## The data

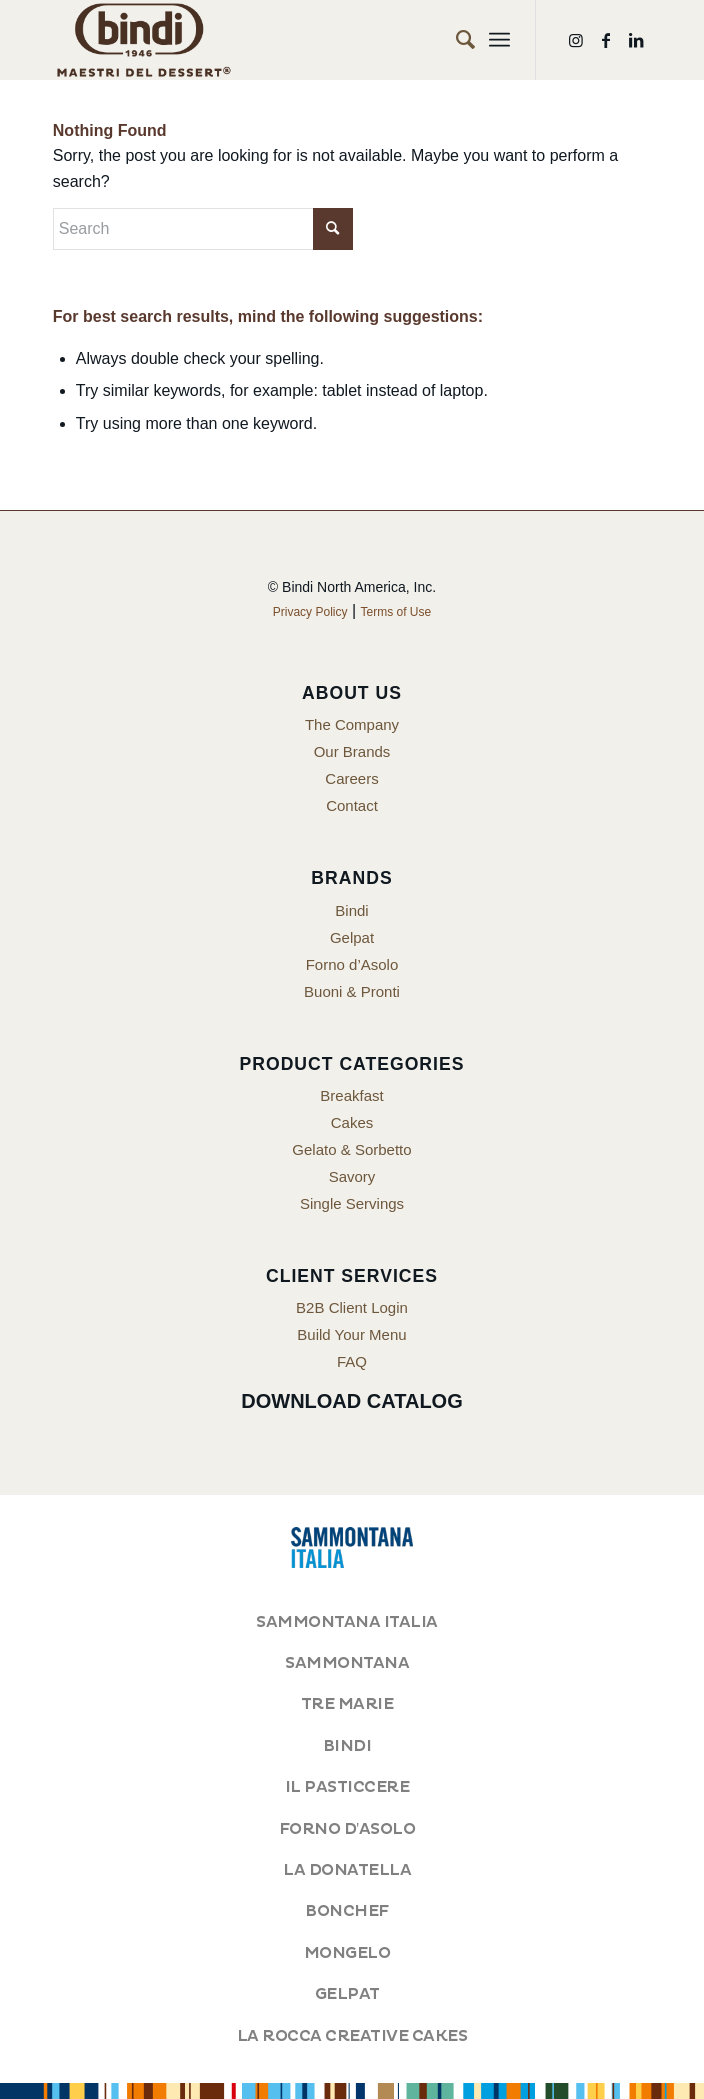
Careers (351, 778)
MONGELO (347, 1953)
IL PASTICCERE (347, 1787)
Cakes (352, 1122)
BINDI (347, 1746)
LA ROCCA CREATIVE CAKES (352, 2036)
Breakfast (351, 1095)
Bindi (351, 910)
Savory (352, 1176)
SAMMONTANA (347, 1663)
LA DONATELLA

## Task details
Leaving the pictures aside, write out the entries above exactly.

## Result of the exercise
Careers (351, 778)
MONGELO (347, 1953)
IL PASTICCERE (347, 1787)
Cakes (352, 1122)
BINDI (347, 1746)
LA ROCCA CREATIVE CAKES (352, 2036)
Breakfast (351, 1095)
Bindi (351, 910)
Savory (352, 1176)
SAMMONTANA (347, 1663)
LA DONATELLA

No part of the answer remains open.